|| Feedback | Index to site | Removing postcodes from addresses (Access) ||
If you import a text file of data into an Excel worksheet you may wish to extract a particular range of characters from each record. For example if each data record (or row) looks something like 'A100 John 23.5 South' you may wish to extract the number (23.5) which is the third out of four items in the string. As always, there are several ways of doing this.
The most obvious method might be to parse the data. The ribbon option [Data] Data Tools | Text to Columns starts a wizard which will guide you through the process of splitting up a range of data into columns. The wizard prompts you to describe the character which separates each piece of data within the string - in the example above that would be a space. The data is then rewritten on your worksheet, broken up over as many columns as required.
|33||A100 ABP 0017 F||ABP|
|34||B231 CIM 0041 M||CIM|
|35||C031 HCC 1032 F||HCC|
[B33] = Mid(A33, 6, 3)
You may however choose to retain the data in its original joined format. If the data you want to extract is always in exactly the same place in each row you can simple use the MID() function to obtain it. The function takes the format =MID(TextRef, StartPosition, NumberOfCharacters) where TextRef is a cell reference containing the text; StartPosition is the character number at which you wish to start extracting; NumberOfCharacters is the length of the element you wish to read from the text.
[B39] =MID(A39, FIND(";", A39, 7)+1,
FIND(";", A39, FIND(";", A39,
7)+1)-FIND(";", A39, 7)-1)
If the item is not always in exactly the same character position within each text string you can incorporate the FIND() function as parameters within the MID() function. This method works if you have a reasonable idea about where the required text is found but it quickly becomes a long and complicated formula.
The FIND() function takes the format =FIND(SearchItem, TextString, StartPos) where SearchItem is the character(s) you wish to find within the TextString, starting your search at the character in position StartPos. It returns a number representing the position at which the SearchItem is found.
Would you like to learn more?
Note that FIND() is case sensitive which means that searching for 'abc' will not recognise 'ABC'. To perform the same task without case sensitivity, use the similar SEARCH() function.
You may find however that the word or item you wish to extract is not in a regular position and not of a uniform length. Also the positioning may need to be counted from the end rather than the beginning (e.g. the penultimate word in a string containing a varied number of words). In these circumstances the built in Excel functions probably can not cope and some programming is required.

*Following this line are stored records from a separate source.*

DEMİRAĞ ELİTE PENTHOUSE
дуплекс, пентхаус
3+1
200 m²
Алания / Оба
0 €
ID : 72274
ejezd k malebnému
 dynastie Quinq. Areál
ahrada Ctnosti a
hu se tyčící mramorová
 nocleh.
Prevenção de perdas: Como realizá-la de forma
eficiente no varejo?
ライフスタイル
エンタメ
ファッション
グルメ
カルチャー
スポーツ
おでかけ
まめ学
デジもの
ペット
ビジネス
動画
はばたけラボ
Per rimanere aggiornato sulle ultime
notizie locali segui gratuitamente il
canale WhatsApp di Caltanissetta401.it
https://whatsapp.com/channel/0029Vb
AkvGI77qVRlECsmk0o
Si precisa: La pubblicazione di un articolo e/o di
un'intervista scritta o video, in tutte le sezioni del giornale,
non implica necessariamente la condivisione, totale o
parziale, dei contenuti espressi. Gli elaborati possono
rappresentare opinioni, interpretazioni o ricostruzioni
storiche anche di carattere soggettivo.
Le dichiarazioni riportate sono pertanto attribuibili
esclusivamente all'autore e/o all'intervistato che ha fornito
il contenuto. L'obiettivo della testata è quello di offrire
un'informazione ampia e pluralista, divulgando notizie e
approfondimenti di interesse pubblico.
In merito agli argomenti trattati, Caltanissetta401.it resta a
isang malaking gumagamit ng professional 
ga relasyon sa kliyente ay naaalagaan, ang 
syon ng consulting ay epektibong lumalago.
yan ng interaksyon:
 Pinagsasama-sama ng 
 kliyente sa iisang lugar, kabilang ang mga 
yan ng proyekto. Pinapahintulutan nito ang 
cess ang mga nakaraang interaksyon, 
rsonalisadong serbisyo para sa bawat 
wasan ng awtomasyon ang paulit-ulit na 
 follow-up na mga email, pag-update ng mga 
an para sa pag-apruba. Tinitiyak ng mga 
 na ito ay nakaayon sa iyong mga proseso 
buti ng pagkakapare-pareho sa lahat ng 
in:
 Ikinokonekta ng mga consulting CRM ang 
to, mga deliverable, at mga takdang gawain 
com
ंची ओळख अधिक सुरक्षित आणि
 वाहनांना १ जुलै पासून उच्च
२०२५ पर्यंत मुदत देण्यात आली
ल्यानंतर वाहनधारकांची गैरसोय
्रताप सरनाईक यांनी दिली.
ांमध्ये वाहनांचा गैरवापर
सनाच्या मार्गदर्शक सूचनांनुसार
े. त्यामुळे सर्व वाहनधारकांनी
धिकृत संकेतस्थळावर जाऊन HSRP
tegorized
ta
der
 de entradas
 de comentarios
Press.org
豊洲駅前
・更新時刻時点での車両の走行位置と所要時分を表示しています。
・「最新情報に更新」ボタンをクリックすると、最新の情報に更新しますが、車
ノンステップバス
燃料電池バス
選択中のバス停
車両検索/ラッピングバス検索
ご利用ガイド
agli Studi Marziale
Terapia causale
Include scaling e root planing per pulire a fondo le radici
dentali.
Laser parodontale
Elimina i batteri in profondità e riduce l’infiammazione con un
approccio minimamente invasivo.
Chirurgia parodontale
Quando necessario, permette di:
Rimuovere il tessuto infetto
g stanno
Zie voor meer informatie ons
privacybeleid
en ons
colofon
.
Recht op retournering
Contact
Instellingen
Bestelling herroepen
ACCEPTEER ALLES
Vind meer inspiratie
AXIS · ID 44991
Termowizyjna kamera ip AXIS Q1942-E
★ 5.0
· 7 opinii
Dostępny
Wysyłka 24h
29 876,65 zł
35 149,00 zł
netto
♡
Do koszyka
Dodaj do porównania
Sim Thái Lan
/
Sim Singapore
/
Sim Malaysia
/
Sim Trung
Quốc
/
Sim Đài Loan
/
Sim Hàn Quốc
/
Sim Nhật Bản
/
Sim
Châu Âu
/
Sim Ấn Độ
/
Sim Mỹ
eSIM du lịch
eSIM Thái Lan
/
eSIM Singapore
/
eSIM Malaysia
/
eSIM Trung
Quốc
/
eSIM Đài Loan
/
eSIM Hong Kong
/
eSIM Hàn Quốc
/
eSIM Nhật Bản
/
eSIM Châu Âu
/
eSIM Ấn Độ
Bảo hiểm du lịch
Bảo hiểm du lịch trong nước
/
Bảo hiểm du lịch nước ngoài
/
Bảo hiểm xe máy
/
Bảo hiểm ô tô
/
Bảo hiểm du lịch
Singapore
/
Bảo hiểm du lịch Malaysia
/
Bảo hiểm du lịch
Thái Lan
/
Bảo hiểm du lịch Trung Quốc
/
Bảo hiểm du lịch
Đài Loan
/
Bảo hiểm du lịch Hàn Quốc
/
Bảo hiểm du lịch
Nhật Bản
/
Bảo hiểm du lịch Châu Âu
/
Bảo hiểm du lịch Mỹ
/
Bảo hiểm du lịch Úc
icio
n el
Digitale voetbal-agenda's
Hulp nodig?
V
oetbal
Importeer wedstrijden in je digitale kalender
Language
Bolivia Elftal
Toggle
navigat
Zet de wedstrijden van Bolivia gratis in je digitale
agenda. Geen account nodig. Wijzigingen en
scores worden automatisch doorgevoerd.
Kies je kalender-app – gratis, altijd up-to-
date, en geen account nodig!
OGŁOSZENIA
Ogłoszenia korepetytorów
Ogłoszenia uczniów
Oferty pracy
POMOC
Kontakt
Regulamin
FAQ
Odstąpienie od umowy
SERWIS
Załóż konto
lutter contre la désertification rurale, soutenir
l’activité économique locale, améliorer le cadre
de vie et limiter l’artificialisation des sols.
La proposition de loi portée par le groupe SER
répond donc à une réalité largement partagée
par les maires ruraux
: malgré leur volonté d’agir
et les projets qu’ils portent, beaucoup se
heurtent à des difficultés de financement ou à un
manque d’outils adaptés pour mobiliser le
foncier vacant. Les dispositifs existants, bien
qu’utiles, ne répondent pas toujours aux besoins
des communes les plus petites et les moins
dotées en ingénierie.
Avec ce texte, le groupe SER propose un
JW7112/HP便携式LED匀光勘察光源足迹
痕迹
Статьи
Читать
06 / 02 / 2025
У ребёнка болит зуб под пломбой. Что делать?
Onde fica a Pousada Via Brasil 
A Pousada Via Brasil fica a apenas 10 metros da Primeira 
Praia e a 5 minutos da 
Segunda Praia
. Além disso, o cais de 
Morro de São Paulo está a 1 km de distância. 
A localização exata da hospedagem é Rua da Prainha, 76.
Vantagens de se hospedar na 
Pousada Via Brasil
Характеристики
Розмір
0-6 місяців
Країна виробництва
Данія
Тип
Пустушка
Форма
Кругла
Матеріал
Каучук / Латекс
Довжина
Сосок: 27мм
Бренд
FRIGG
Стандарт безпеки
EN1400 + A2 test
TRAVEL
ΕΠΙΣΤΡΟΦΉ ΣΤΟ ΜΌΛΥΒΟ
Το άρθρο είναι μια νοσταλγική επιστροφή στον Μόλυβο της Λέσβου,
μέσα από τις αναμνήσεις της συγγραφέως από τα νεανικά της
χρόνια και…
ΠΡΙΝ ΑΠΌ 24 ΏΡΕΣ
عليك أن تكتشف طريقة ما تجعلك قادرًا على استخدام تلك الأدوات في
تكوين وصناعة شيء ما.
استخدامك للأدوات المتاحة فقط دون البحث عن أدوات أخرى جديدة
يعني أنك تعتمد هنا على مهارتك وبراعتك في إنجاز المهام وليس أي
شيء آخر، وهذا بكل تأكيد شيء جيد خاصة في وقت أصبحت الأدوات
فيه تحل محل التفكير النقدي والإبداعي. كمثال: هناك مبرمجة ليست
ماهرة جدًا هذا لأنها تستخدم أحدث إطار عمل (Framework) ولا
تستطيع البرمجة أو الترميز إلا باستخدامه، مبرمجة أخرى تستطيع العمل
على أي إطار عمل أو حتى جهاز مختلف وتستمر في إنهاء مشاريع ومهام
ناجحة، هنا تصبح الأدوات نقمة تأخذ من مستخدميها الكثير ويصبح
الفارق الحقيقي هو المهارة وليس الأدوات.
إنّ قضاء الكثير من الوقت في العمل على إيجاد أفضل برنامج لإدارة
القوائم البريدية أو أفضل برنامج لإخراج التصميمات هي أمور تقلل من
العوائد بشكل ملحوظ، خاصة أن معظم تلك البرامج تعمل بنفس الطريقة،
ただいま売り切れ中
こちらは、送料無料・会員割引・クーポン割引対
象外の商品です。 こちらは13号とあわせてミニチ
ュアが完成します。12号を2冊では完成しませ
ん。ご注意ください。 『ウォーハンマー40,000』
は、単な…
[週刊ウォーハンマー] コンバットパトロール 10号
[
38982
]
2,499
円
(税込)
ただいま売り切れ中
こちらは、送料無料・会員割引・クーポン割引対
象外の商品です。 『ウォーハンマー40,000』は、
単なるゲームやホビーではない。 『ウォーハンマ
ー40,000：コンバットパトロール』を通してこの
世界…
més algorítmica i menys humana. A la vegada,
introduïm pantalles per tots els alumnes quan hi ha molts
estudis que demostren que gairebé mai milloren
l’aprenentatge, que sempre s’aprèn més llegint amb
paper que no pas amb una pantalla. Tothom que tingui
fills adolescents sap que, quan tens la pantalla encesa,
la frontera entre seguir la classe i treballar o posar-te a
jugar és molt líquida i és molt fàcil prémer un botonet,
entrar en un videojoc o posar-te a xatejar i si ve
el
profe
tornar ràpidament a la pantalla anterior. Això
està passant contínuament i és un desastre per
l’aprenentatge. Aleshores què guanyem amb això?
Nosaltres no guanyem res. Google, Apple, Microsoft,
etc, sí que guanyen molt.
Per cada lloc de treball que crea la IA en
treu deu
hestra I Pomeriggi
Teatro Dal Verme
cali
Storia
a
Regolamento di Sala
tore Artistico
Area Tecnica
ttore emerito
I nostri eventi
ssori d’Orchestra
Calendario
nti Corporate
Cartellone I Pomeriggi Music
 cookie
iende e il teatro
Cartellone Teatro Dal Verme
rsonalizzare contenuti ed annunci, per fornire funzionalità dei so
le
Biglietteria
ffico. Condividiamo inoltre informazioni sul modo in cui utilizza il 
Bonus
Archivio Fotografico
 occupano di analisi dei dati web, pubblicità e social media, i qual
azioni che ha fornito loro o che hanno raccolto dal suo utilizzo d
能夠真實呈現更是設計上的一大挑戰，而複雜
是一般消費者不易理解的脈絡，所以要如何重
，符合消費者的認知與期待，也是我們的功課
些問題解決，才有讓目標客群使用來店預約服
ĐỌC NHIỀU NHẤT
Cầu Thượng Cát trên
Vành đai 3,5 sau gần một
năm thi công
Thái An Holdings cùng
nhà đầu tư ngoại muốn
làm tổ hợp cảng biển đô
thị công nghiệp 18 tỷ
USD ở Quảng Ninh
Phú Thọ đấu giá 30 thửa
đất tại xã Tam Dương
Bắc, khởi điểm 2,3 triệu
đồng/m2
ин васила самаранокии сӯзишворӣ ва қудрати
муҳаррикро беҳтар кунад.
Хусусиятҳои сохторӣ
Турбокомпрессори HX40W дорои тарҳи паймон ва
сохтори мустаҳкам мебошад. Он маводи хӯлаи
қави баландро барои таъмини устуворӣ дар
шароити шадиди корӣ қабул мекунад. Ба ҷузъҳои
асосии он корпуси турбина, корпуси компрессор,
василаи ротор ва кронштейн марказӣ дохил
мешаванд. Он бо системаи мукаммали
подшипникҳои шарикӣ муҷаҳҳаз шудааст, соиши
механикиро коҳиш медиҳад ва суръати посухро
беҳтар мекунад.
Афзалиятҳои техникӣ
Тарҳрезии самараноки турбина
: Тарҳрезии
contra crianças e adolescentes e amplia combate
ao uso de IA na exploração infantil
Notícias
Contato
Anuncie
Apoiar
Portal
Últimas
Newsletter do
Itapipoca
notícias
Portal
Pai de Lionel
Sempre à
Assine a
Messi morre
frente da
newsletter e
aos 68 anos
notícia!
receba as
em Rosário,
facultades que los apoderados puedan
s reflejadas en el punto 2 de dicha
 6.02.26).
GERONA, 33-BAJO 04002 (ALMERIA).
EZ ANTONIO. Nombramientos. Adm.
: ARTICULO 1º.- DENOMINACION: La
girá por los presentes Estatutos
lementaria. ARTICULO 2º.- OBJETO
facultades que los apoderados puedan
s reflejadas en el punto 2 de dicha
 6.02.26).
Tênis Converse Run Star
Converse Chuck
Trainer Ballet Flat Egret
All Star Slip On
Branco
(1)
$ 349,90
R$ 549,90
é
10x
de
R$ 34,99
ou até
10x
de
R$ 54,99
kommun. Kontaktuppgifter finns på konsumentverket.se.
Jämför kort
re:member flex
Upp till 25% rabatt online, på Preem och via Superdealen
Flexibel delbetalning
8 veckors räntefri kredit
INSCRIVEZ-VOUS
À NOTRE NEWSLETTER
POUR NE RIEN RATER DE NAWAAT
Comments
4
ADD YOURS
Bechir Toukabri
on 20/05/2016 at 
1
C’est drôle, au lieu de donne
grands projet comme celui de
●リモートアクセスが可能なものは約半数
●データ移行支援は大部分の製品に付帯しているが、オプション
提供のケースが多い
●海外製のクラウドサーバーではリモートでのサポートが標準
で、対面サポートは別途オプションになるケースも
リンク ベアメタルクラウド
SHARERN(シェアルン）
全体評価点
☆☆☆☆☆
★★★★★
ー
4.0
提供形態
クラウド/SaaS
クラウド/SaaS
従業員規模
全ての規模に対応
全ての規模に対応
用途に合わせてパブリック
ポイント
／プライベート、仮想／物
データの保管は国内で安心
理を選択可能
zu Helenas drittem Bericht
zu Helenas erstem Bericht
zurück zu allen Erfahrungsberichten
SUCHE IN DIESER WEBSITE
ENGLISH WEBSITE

The final example applies a User Defined function (a visual basic macro) to extract a particular word or series of characters from a text string. It takes the form: =MYEXTRACT(TextString, WordNumber, FrontOrBack, Separator) where the TextString is a phrase of words or items; WordNumber is a count of words or items from the front or end of the phrase; FrontOrBack is the character 'F' or 'B' to signify which end of the phrase you are counting from; the optional Separator represents the character which separates each word or item. In this example it is a space but it could be defined as a comma or semi colon.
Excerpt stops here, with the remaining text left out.